The best answer is let your insurance company handle the problem. If you have a collision endorsement on your car insurance policy, you should report the claim to your insurance company. Your insurance carrier will pay your property damage claim. You will have to pay your deductible to the repair shop. (So if you have a $500 deductible, you are responsible for the first $500 in damage and your insurance company will pay for the rest of the repair bill.) Your insurance company then has a “right of subrogation.” This means that the insurance company has the right to stand in your shoes and bring a lawsuit for property damage against the other driver in this accident. Your insurance company has their own legal staff to make such claims. You do not need to hire your own lawyer to bring a lawsuit for property damage. Furthermore, if the case goes well against the other driver, you will get back your entire deductible.

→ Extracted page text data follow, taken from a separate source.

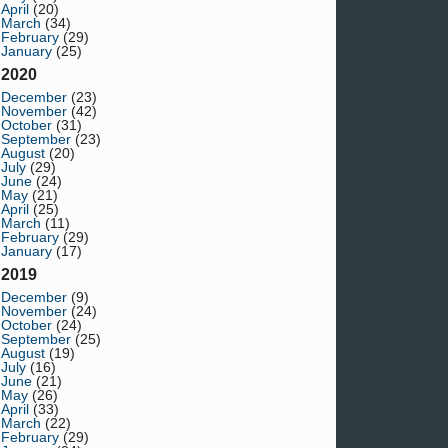
April
(20)
March
(34)
February
(29)
January
(25)
2020
December
(23)
November
(42)
October
(31)
September
(23)
August
(20)
July
(29)
June
(24)
May
(21)
April
(25)
March
(11)
February
(29)
January
(17)
2019
December
(9)
November
(24)
October
(24)
September
(25)
August
(19)
July
(16)
June
(21)
May
(26)
April
(33)
March
(22)
February
(29)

But if you do not have a collision endorsement on your car insurance policy, then you will have to bring your own lawsuit. Most attorneys do not handle such claims. You can bring your claim in small claims court. Small Claims Court now has jurisdiction to handle claims up to $10,000. On Staten Island, Small Claims are handled through the Civil Court building located on Castleton Avenue. There is some assistance offered to help you fill out paperwork to start the lawsuit against the other driver.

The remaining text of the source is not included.